General information
- Type: Powered parachute
- National origin: France
- Manufacturer: Wrobel
- Designer: Gerard Wrobel
- Status: Production completed

= Wrobel Vroby 2 =

French powered parachute

The Wrobel Vroby 2 is a French powered parachute that was designed by Gerard Wrobel and produced by Wrobel of Beynes, Alpes-de-Haute-Provence. Now out of production, when it was available the aircraft was supplied as a complete ready-to-fly-aircraft.

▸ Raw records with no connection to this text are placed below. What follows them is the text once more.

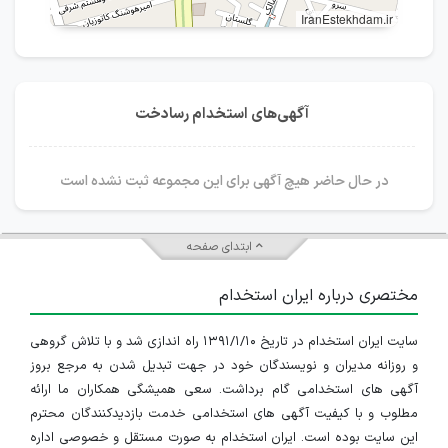
IranEstekhdam.ir
آگهی‌های استخدام رسادخت
در حال حاضر هیچ آگهی برای این مجموعه ثبت نشده است
ابتدای صفحه
مختصری درباره ایران استخدام
سایت ایران استخدام در تاریخ ۱۳۹۱/۱/۱۰ راه اندازی شد و با تلاش گروهی
و روزانه مدیران و نویسندگان خود در جهت تبدیل شدن به مرجع بروز
آگهی های استخدامی گام برداشت. سعی همیشگی همکاران ما ارائه
مطلوب و با کیفیت آگهی های استخدامی خدمت بازدیدکنندگان محترم
این سایت بوده است. ایران استخدام به صورت مستقل و خصوصی اداره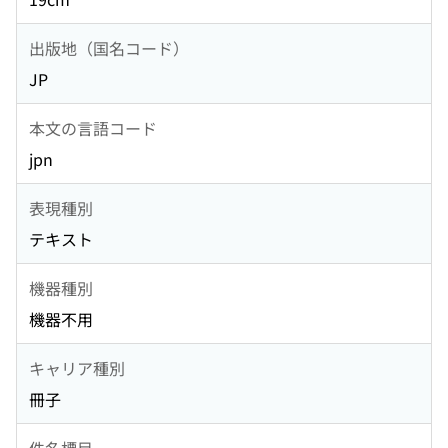
出版地（国名コード）
JP
本文の言語コード
jpn
表現種別
テキスト
機器種別
機器不用
キャリア種別
冊子
件名標目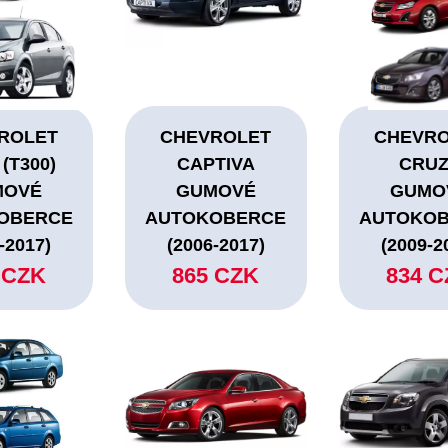
ROLET
CHEVROLET
CHEVR
(T300)
CAPTIVA
CRU
MOVÉ
GUMOVÉ
GUMO
OBERCE
AUTOKOBERCE
AUTOKO
-2017)
(2006-2017)
(2009-2
 CZK
865 CZK
834 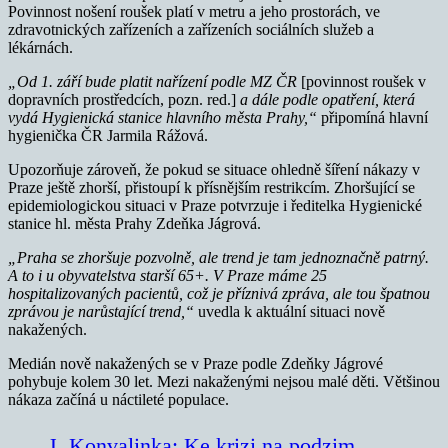
Povinnost nošení roušek platí v metru a jeho prostorách, ve
zdravotnických zařízeních a zařízeních sociálních služeb a
lékárnách.
„Od 1. září bude platit nařízení podle MZ ČR
[povinnost roušek v
dopravních prostředcích, pozn. red.]
a dále podle opatření, která
vydá Hygienická stanice hlavního města Prahy,“
připomíná hlavní
hygienička ČR Jarmila Rážová.
Upozorňuje zároveň, že pokud se situace ohledně šíření nákazy v
Praze ještě zhorší, přistoupí k přísnějším restrikcím. Zhoršující se
epidemiologickou situaci v Praze potvrzuje i ředitelka Hygienické
stanice hl. města Prahy Zdeňka Jágrová.
„Praha se zhoršuje pozvolně, ale trend je tam jednoznačně patrný.
A to i u obyvatelstva starší 65+. V Praze máme 25
hospitalizovaných pacientů, což je příznivá zpráva, ale tou špatnou
zprávou je narůstající trend,“
uvedla k aktuální situaci nově
nakažených.
Medián nově nakažených se v Praze podle Zdeňky Jágrové
pohybuje kolem 30 let. Mezi nakaženými nejsou malé děti. Většinou
nákaza začíná u náctileté populace.
J. Konvalinka: Ke krizi na podzim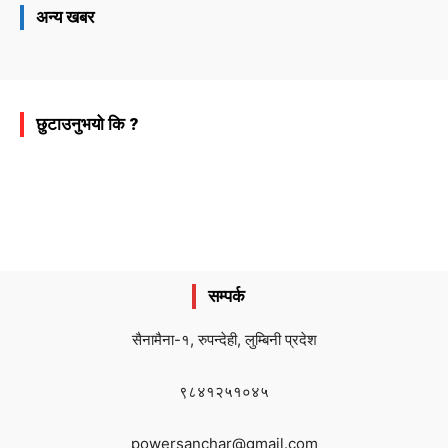
अन्य खबर
छुटाउनुभयो कि ?
सम्पर्क
सैनामैना-१, रुपन्देही, लुम्बिनी प्रदेश
९८४१२५१०४५
powersanchar@gmail.com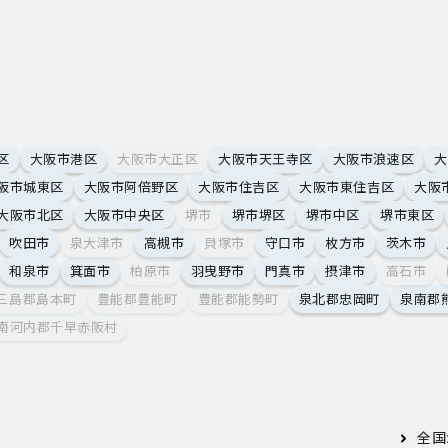
区
大阪市港区
大阪市大正区
大阪市天王寺区
大阪市浪速区
大
阪市城東区
大阪市阿倍野区
大阪市住吉区
大阪市東住吉区
大阪
大阪市北区
大阪市中央区
堺市
堺市堺区
堺市中区
堺市東区
吹田市
泉大津市
高槻市
貝塚市
守口市
枚方市
茨木市
和泉市
箕面市
柏原市
羽曳野市
門真市
摂津市
高石市
三島郡島本町
豊能郡豊能町
豊能郡能勢町
泉北郡忠岡町
泉南郡
南河内郡千早赤阪村
全国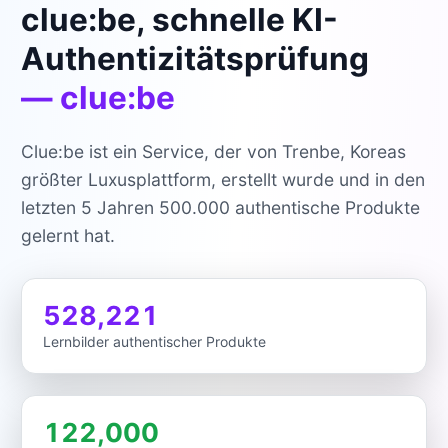
clue:be, schnelle KI-
Authentizitätsprüfung
— clue:be
Clue:be ist ein Service, der von Trenbe, Koreas
größter Luxusplattform, erstellt wurde und in den
letzten 5 Jahren 500.000 authentische Produkte
gelernt hat.
528,221
Lernbilder authentischer Produkte
122,000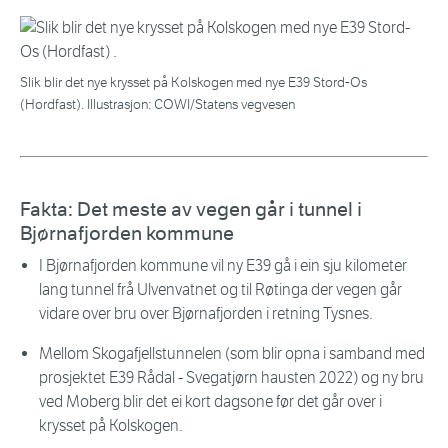
Slik blir det nye krysset på Kolskogen med nye E39 Stord-Os
(Hordfast). Illustrasjon: COWI/Statens vegvesen
Fakta: Det meste av vegen går i tunnel i
Bjørnafjorden kommune
I Bjørnafjorden kommune vil ny E39 gå i ein sju kilometer
lang tunnel frå Ulvenvatnet og til Røtinga der vegen går
vidare over bru over Bjørnafjorden i retning Tysnes.
Mellom Skogafjellstunnelen (som blir opna i samband med
prosjektet E39 Rådal - Svegatjørn hausten 2022) og ny bru
ved Moberg blir det ei kort dagsone før det går over i
krysset på Kolskogen.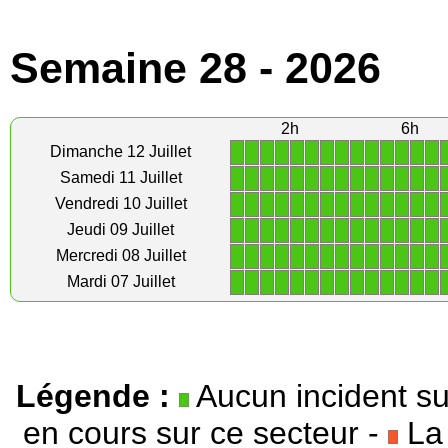
Semaine 28 - 2026
2h
6h
1
1
1
1
1
1
1
1
1
1
1
1
1
1
Dimanche 12 Juillet
1
1
1
1
1
1
1
1
1
1
1
1
1
1
Samedi 11 Juillet
1
1
1
1
1
1
1
1
1
1
1
1
1
1
Vendredi 10 Juillet
1
1
1
1
1
1
1
1
1
1
1
1
1
1
Jeudi 09 Juillet
1
1
1
1
1
1
1
1
1
1
1
1
1
1
Mercredi 08 Juillet
1
1
1
1
1
1
1
1
1
1
1
1
1
1
Mardi 07 Juillet
Légende :
Aucun incident su
en cours sur ce secteur -
La 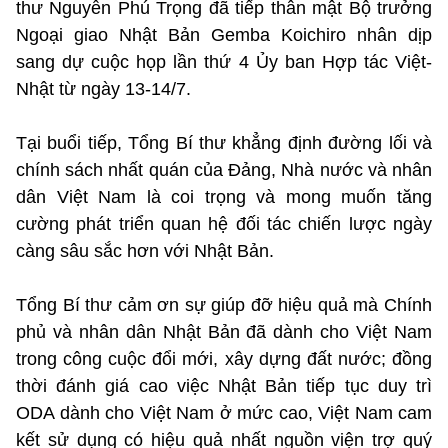
thư Nguyễn Phú Trọng đã tiếp thân mật Bộ trưởng
Ngoại giao Nhật Bản Gemba Koichiro nhân dịp
sang dự cuộc họp lần thứ 4 Ủy ban Hợp tác Việt-
Nhật từ ngày 13-14/7.
Tại buổi tiếp, Tổng Bí thư khẳng định đường lối và
chính sách nhất quán của Đảng, Nhà nước và nhân
dân Việt Nam là coi trọng và mong muốn tăng
cường phát triển quan hệ đối tác chiến lược ngày
càng sâu sắc hơn với Nhật Bản.
Tổng Bí thư cảm ơn sự giúp đỡ hiệu quả mà Chính
phủ và nhân dân Nhật Bản đã dành cho Việt Nam
trong công cuộc đổi mới, xây dựng đất nước; đồng
thời đánh giá cao việc Nhật Bản tiếp tục duy trì
ODA dành cho Việt Nam ở mức cao, Việt Nam cam
kết sử dụng có hiệu quả nhất nguồn viện trợ quý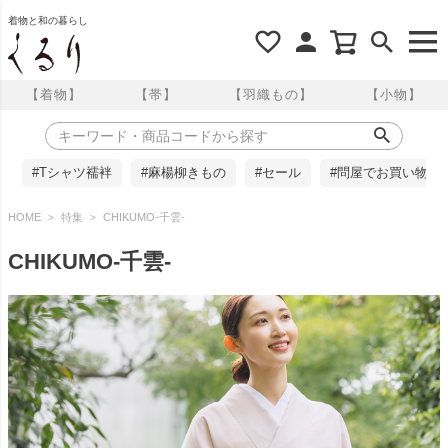
着物と和の暮らし
【着物】
【帯】
【羽織もの】
【小物】
#Tシャツ襦袢
#麻楊柳きもの
#セール
#問屋でお買い物
HOME
特集
CHIKUMO-千雲-
CHIKUMO-千雲-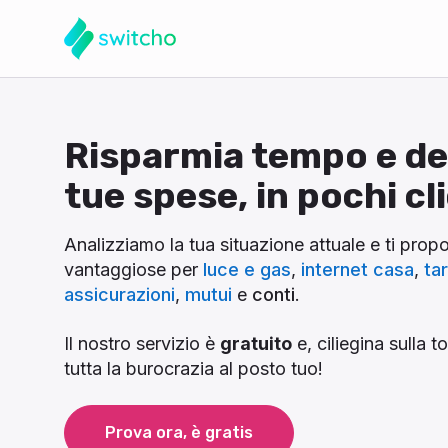
Risparmia tempo e de
tue spese, in pochi cl
Analizziamo la tua situazione attuale e ti prop
vantaggiose per
luce e gas
,
internet casa
,
ta
assicurazioni
,
mutui
e
conti
.
Il nostro servizio è
gratuito
e, ciliegina sulla t
tutta la burocrazia al posto tuo!
Prova ora, è gratis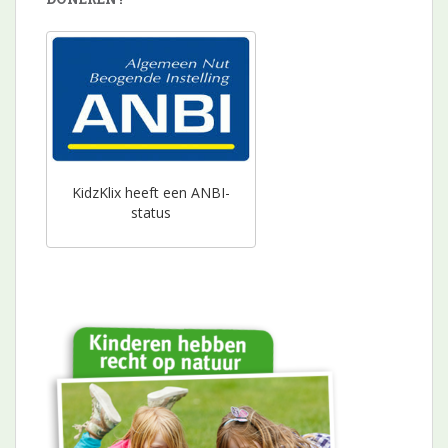
KidzKlix heeft een ANBI-
status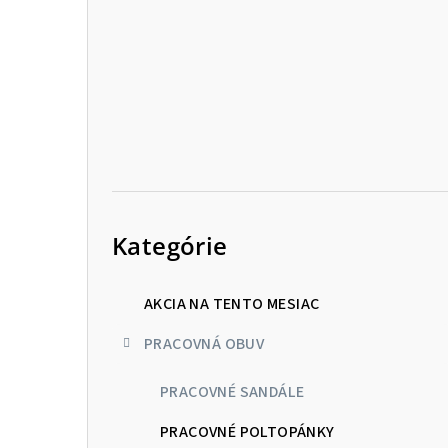
p
a
n
e
l
Preskočiť
kategórie
Kategórie
AKCIA NA TENTO MESIAC
PRACOVNÁ OBUV
PRACOVNÉ SANDÁLE
PRACOVNÉ POLTOPÁNKY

==Design and development==
The Vroby 2 was designed to comply with the Fédération Aéronautique Internationale microlight category, including the category's maximum gross weight of 450 kg. The aircraft has a maximum gross weight of 250 kg. It features a 38 m2 parachute-style wing, two-seats-in-tandem accommodation in an open-frame structure, tricycle landing gear and a single cylinder 26 hp Zanzottera MZ 34 engine in pusher configuration.

The aircraft carriage is built from 4130 steel tubing. In flight steering is accomplished via handles that actuate the canopy brakes, creating roll and yaw. On the ground the aircraft has lever-controlled nosewheel steering. The main landing gear incorporates triangulated spring rod suspension.

The aircraft has an empty weight of 58 kg and a gross weight of 250 kg, giving a useful load of 192 kg. With full fuel of 12 L the payload for crew and baggage is 183 kg.

Reviewer Jean-Pierre le Camus, writing in 2003, described the design as "carefully constructed".